Lead author Dr. Brendon Neuen from The George Institute for Global Health commented: "We found SGLT2 inhibitors clearly and powerfully reduce the risk of kidney failure."
"These findings confirm those of the recently reported CREDENCE trial, where canagliflozin was shown to prevent loss of kidney function and kidney failure in people with type 2 diabetes."
"Ongoing trials of other SGLT2 inhibitors will definitively demonstrate whether all agents in the class have similar kidney benefits, but these results provide further strong support for the key role of SGLT2 inhibition in kidney protection for people with diabetes today."
In an editorial accompanying the publication Richard Gilbert, Professor of Medicine at the University of Toronto, commented: "After years of stagnation, we are now on the brink of a new paradigm in the prevention and treatment of kidney disease in people with type 2 diabetes."
The development of kidney failure is among the most important consequences of diabetic kidney disease, with profound impacts on patients and their caregivers. Currently more than 3 million people worldwide are estimated to be receiving treatment for kidney failure and that number is predicted to increase to more than 5 million by 2035.
SGLT2 inhibitors were developed to lower glucose levels for people with diabetes. Early studies showed they reduced levels of protein in the urine leading to great hopes they would protect against kidney failure. Since then, several large studies have been designed to examine whether SGLT2 inhibitors prevented heart attack, stroke and kidney disease.
The authors conducted a meta-analysis, pooling data from major randomised controlled trials of SGLT2 inhibitors that reported effects on kidney outcomes in people with type 2 diabetes.

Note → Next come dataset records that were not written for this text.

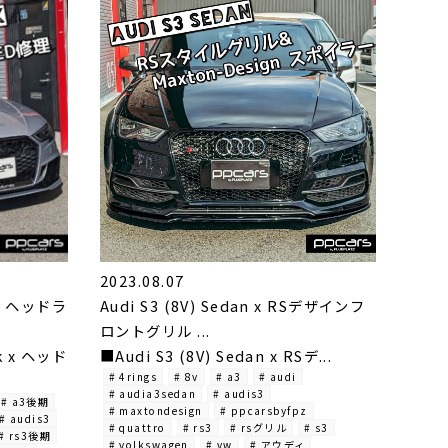
2023.08.07
k x ヘッドラ
Audi S3 (8V) Sedan x RSデザインフ
ロントグリル ...
ck x ヘッド
■Audi S3 (8V) Sedan x RSデ...
# 4rings
# 8v
# a3
# audi
# audia3sedan
# audis3
# a3後期
# maxtondesign
# ppcarsbyfpz
# audis3
# quattro
# rs3
# rsグリル
# s3
# rs3後期
# volkswagen
# vw
# アウディ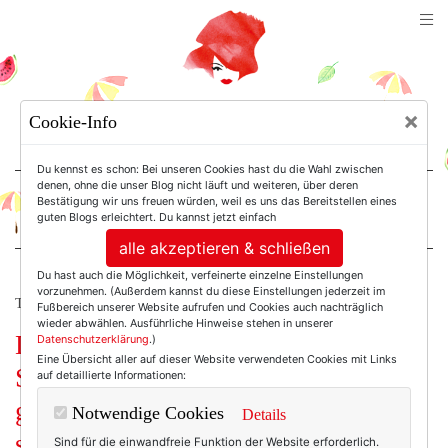
TEXTERELLA
×
Cookie-Info
SUSANNE ACKSTALLER
Du kennst es schon: Bei unseren Cookies hast du die Wahl zwischen
denen, ohne die unser Blog nicht läuft und weiteren, über deren
Bestätigung wir uns freuen würden, weil es uns das Bereitstellen eines
For Women. Not Girls.
guten Blogs erleichtert. Du kannst jetzt einfach
alle akzeptieren & schließen
Du hast auch die Möglichkeit, verfeinerte einzelne Einstellungen
vorzunehmen. (Außerdem kannst du diese Einstellungen jederzeit im
TEXTERELLA PERSÖNLICH.
Fußbereich unserer Website aufrufen und Cookies auch nachträglich
wieder abwählen. Ausführliche Hinweise stehen in unserer
Die wunderbare Leichtigkeit des
Datenschutzerklärung
.)
Eine Übersicht aller auf dieser Website verwendeten Cookies mit Links
Seins: Was mich im Sommer
auf detaillierte Informationen:
glücklich macht. (Und jetzt auch
Notwendige Cookies
Details
schon.)
Sind für die einwandfreie Funktion der Website erforderlich.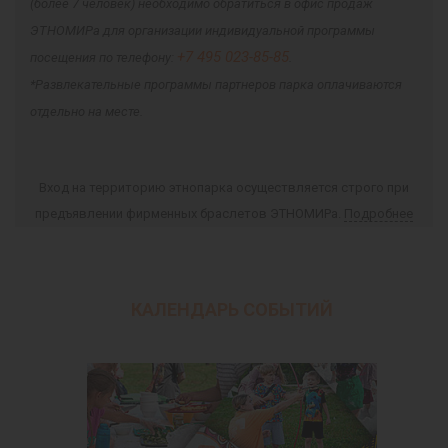
(более 7 человек) необходимо обратиться в офис продаж
ЭТНОМИРа для организации индивидуальной программы
+7 495 023-85-85
посещения по телефону:
.
*Развлекательные программы партнеров парка оплачиваются
отдельно на месте.
Вход на территорию этнопарка осуществляется строго при
предъявлении фирменных браслетов ЭТНОМИРа.
Подробнее
КАЛЕНДАРЬ СОБЫТИЙ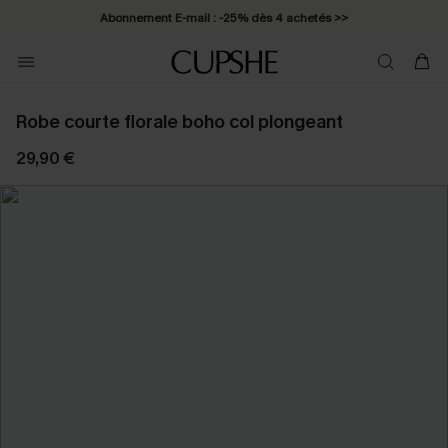
Abonnement E-mail : -25% dès 4 achetés >>
Robe courte florale boho col plongeant
29,90 €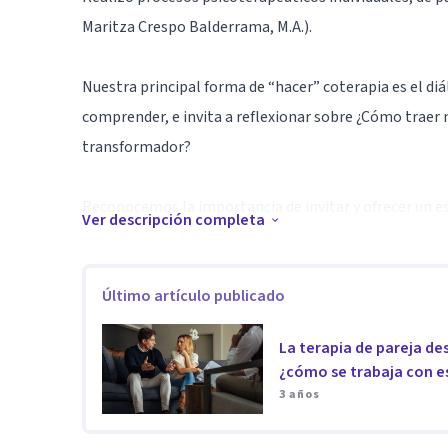
Maritza Crespo Balderrama, M.A.).
Nuestra principal forma de “hacer” coterapia es el diá
comprender, e invita a reflexionar sobre ¿Cómo traer 
transformador?
Reconocemos la importancia de invitar y ofrecer un es
Ver descripción completa
para la expresión de múltiples voces y para pregunt
otras voces, de todas las voces presentes.
Último artículo publicado
El espacio de coterapia, se convierte en una fuente de
tanto para los consultantes que aceptan (con curiosida
La terapia de pareja de
comprometiéndose en un diálogo abierto que tiene la 
¿cómo se trabaja con e
mutuamente transformador.
3 años
Soy miembro asociado del Taos Institute (USA) y de su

Four studies involving almost 40,000 participants were included in the meta-analysis, which assessed three SGLT2 inhibitors—canagliflozin, empagliflozin, and dapagliflozin—although most of the findings came from the CREDENCE study of canagliflozin. The results revealed:
- SGLT2 inhibitors reduced the risk of dialysis, transplantation, or death due to kidney disease by about 30%
- SGLT2 inhibitors also reduced the risk of kidney failure by 30% and reduced the risk of acute kidney injury by 25%
Co-author, Associate Professor Meg Jardine from The George Institute for Global Health commented: "Clinical practice guidelines currently recommend treatment with angiotensin-converting enzyme (ACE) inhibitors or angiotensin receptor blockers (ARBs) to slow the progression of kidney disease in people with diabetes."
"But the risk of developing kidney failure remains high and diabetes is now the most common reason for people needing dialysis."
"The results of this meta-analysis are very encouraging for people with diabetic kidney disease. As more treatment options become available to halt the progression of the disease, it is hoped that fewer will go on to require more invasive and costly interventions such as dialysis and transplantation."